The Perfect Stroke (Lucas Brothers #1)

“After you smell better, maybe. Now hold still or this scrub brush will take off your hide along with the smell.”


“Yes, ma’am,” I grumble unhappily, and for my tone, I get the brush slapped upside my head. Fuck. Will this day ever end? Better yet, will CC be back in my arms when it does? This is all my fault and I’m feeling like shit for getting her into it.





“You okay, sweetheart?” Gray asks again.

I’ve lost count, but we’re surely in double digits by now.

It’s the day after the entire mess. The tournament has been postponed because of a rainstorm, so we’re just trying to recover. We’re snuggled on the couch watching TV and wearing the hotel robes. Finally clean… and finally Ida-Sue-and-crazy-Lucas-family free. If it wasn’t for smelling like tomato juice and vinegar, I would pretend it was all a bad memory.

I’m trying to act normal, but there’s this fear that keeps swamping me. There were a lot of people around when we made it back to the hotel. A lot. Gray said he had it handled, but fuck, I don’t know how many people saw me naked.

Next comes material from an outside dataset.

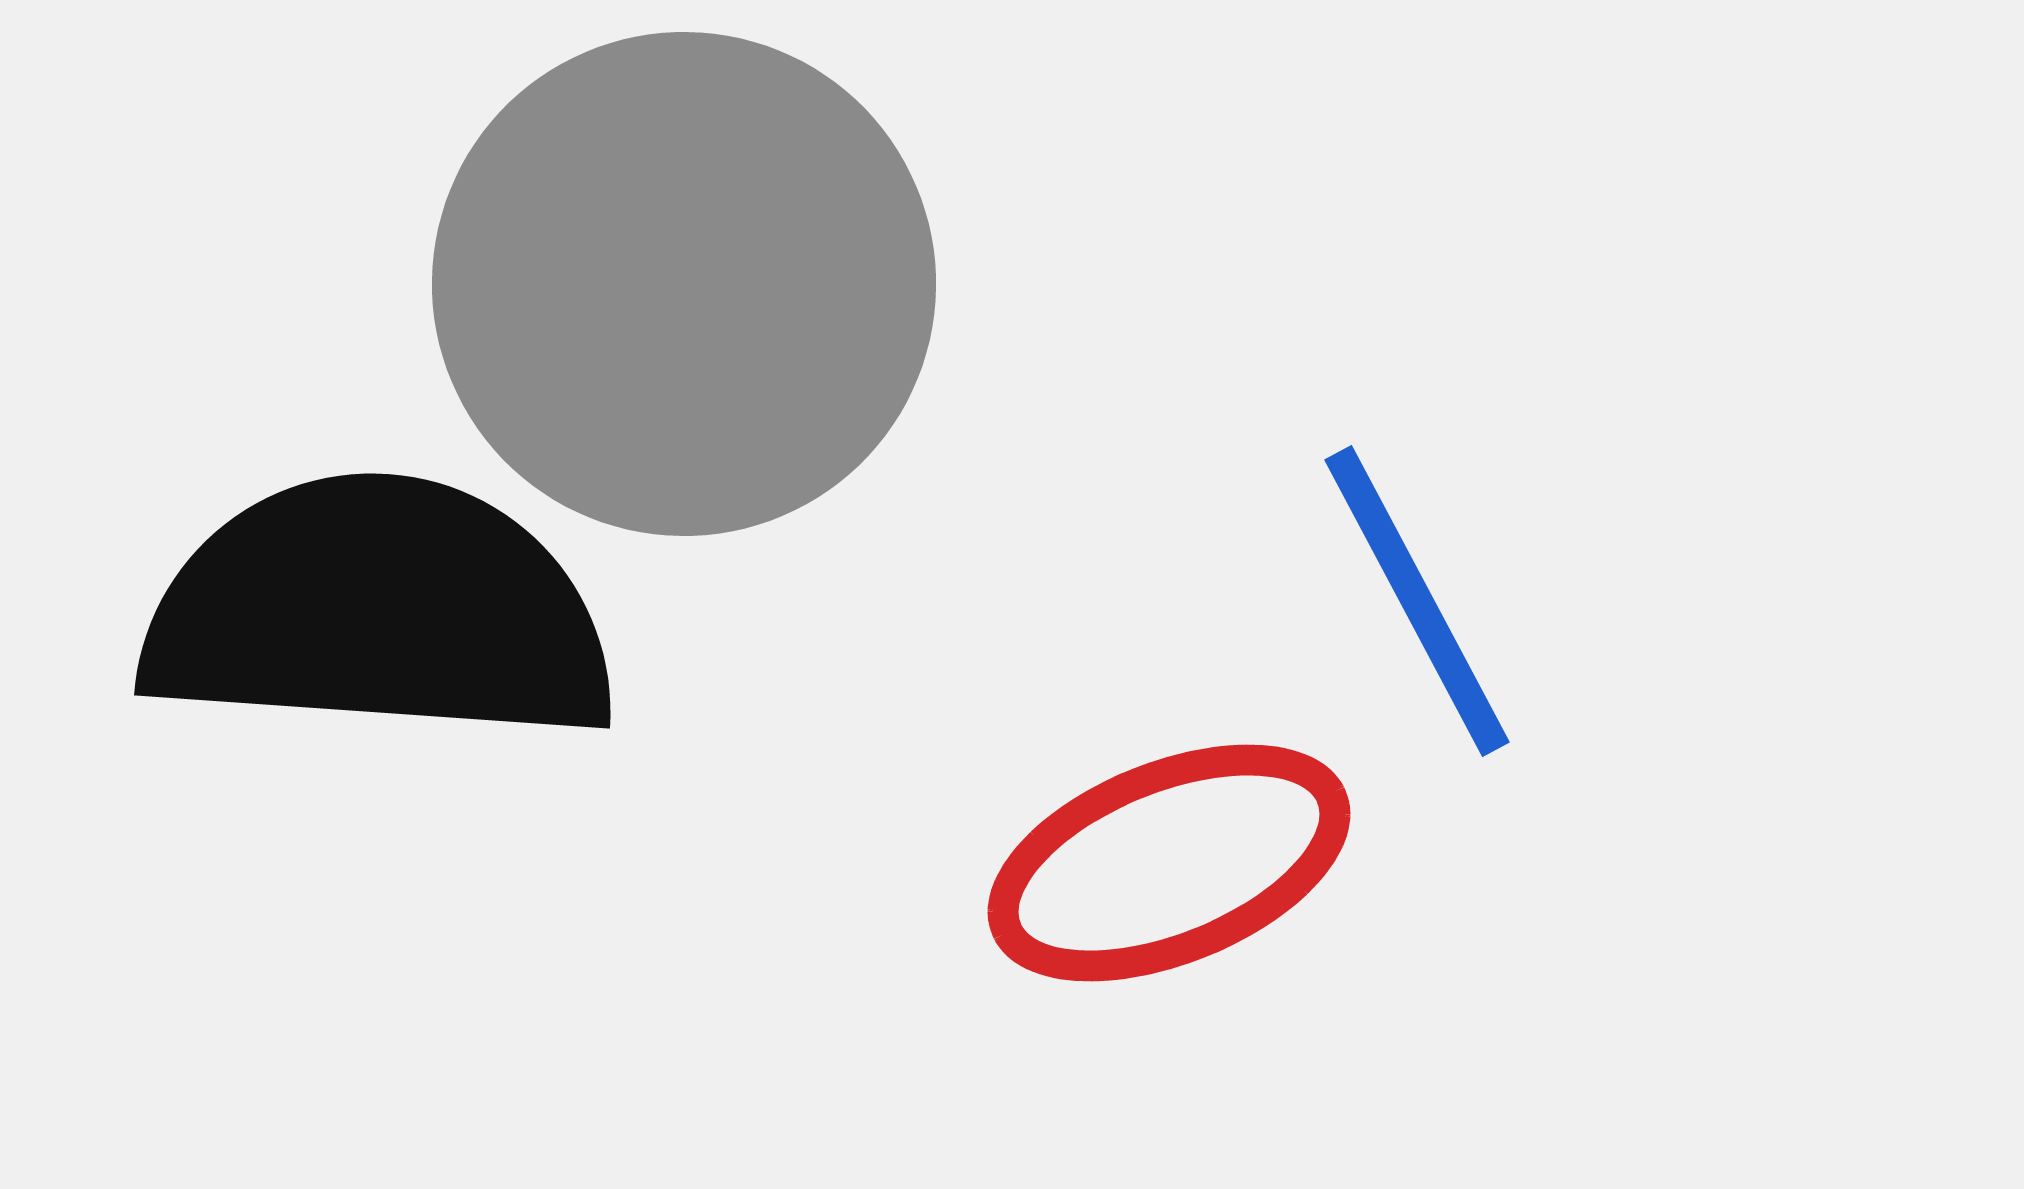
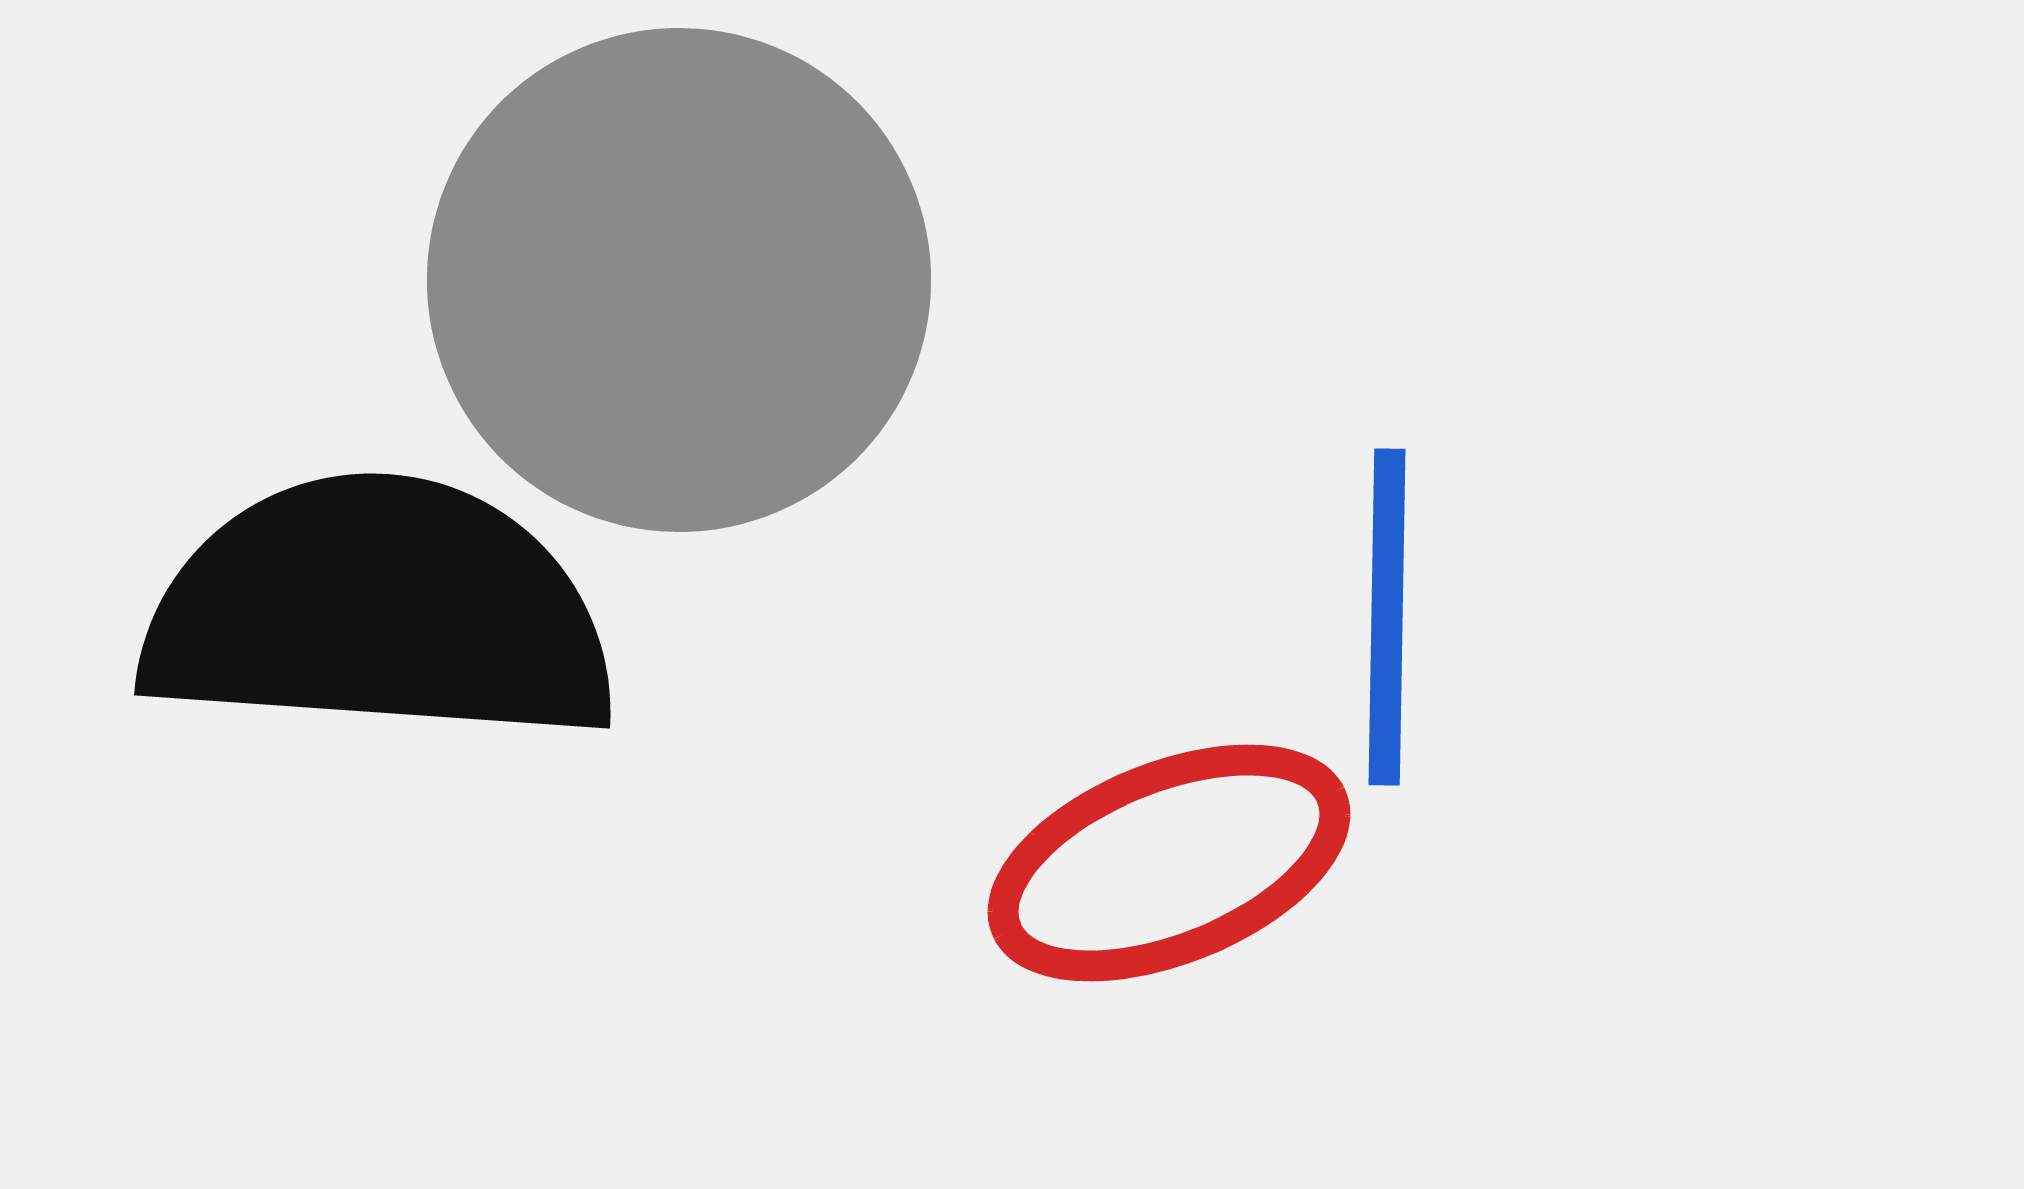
gray circle: moved 5 px left, 4 px up
blue line: moved 30 px left, 16 px down; rotated 29 degrees clockwise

I don’t know what kind of chaos played after I ran away crying. It took Ida Sue an hour to calm me down, but we both know that if this gets out, Riverton will use that against me, which means there’s no way I’ll be able to get the loan from the bank unless Ida Sue performs a miracle. Every time the phone rings, I jump, worried it’s Riverton and praying it’s Ida Sue instead with word from the bank. I don’t care what the terms are; right now, I’d sign away my life if it means keeping the garage from that asshole. I feel so bad. There’s just no words. Jackson has been trying to get a loan, but his credit pretty much sucks after his divorce.

“I wish you would quit asking me that,” I tell Gray, trying not to be frustrated with him. It’s not fair that I’m blaming him, though I am. It’s not his fault I’m in the mess that I’m in, but it is his fault we literally got caught with our pants down.

“I’m worried about you, Cooper.”

“I’m about as good as someone can be when they’ve mooned half of Georgia and then got groped by some perverted doorman.”

“Fucking bastard. I should have hit him harder.”

“Let’s try to just not talk about it, please?”

“I’m sorry, baby,” he says. He sounds so sad, I feel like a bitch for being upset.

“I know,” I tell him, then wince. I made the decision to make love with him. It’s not his fault completely and yet I realize I am holding a grudge. I’m blaming him.

“C’mon, CC. Talk to me. What’s upsetting you the most?”

“You need more besides what we just talked about?”

“I can’t help feeling like there’s something more. You need to talk to me.”

He’s right. I know he is. I take a deep breath. Is this where I push him away? Is this where I lose him?

“There’s things you don’t know,” I tell him.

He pulls up, turning so he can face me, and I see the worry and maybe even hurt in his face. Guilt swamps me and I try to push it behind me so I can concentrate on what I need to tell him.

“Talk to me, CC.”

“Gray, when Banger got sick, things just got… really bad. It was just me and him. There wasn’t anyone else to depend on.”

“I’m sorry, honey. I’m sorry I wasn’t here to help you.”

My next words stop, and I feel like I’m choking on them. He’s completely serious. I want to believe him, and I think most of me does. There’s still this small voice in my head telling me not to believe him—not to trust him. I have this war going on inside of me. Will he let me down like others have? Will he leave me? Am I being unfair? Why do I insist on making Gray pay for the sins of others?

“Okay, fine!” I tell him, more upset with myself than him and deciding just to lay it out for him. “Gray, I’m in trouble. I made a huge mistake…” I start, when a knock at the door stops me.

Both of us look at the door and Gray huffs in frustration.

“Stay right here and don’t move.” I don’t respond, my eyes still glued to the door. I have a bad feeling. “Do you hear me, CC?” he prompts, and I tear my eyes from the door to look at him.

“Okay,” I say weakly, sitting up.

“I love my family, but I swear they have the most horrible timing,” Gray mutters, walking to the door.

I just keep staring at the door like a deer caught in the headlights of an oncoming car. He might think it is family, but something inside of me tells me different, and I know once that door opens, my world is never going to be the same.